Start of Block

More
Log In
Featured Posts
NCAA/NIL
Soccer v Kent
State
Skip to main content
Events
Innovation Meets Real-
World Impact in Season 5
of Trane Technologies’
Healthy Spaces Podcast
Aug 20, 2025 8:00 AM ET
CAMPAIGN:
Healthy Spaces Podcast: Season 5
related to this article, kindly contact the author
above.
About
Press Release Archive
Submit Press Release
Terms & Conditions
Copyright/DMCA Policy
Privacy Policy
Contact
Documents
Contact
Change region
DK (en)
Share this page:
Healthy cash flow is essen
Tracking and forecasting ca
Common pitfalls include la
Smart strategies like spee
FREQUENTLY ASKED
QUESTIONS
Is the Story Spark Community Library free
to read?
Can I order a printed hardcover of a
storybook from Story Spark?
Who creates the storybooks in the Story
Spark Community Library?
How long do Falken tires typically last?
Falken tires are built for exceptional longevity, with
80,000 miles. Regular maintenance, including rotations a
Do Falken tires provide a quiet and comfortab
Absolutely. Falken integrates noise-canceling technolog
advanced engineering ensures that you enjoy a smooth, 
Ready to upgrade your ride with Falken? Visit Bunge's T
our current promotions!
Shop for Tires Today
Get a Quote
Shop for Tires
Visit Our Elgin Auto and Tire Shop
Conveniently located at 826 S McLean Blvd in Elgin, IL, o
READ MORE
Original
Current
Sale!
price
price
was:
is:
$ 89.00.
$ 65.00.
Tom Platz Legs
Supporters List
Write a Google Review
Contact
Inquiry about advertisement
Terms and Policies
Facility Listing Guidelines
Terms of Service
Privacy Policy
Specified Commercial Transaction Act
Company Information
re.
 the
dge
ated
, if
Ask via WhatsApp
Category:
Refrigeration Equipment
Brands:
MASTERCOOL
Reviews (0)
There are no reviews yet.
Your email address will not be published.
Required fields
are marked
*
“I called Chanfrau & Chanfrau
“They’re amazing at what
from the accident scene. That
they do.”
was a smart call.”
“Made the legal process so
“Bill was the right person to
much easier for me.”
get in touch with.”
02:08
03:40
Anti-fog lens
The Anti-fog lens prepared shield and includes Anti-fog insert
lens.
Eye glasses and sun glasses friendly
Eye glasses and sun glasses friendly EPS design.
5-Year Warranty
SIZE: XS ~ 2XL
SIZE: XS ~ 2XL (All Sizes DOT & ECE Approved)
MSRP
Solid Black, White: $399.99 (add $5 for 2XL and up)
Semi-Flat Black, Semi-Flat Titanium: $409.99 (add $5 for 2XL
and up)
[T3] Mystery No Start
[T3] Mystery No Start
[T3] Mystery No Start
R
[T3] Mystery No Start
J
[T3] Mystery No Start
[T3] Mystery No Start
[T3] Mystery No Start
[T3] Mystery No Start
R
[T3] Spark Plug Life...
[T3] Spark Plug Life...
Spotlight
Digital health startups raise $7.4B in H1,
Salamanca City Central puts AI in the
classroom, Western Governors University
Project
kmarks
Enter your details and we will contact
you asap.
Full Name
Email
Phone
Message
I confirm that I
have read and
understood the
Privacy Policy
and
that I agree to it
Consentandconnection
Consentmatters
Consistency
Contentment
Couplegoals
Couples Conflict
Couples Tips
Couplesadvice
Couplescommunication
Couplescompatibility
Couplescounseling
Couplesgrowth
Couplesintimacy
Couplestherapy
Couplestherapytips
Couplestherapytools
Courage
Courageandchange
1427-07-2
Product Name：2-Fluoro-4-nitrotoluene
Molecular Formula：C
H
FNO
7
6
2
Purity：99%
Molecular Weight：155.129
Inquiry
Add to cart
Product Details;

End of Block

The task:
Exactly how many lines of the listing above hold the word "Spaces"? Give the number alone.

Reply to the task:
2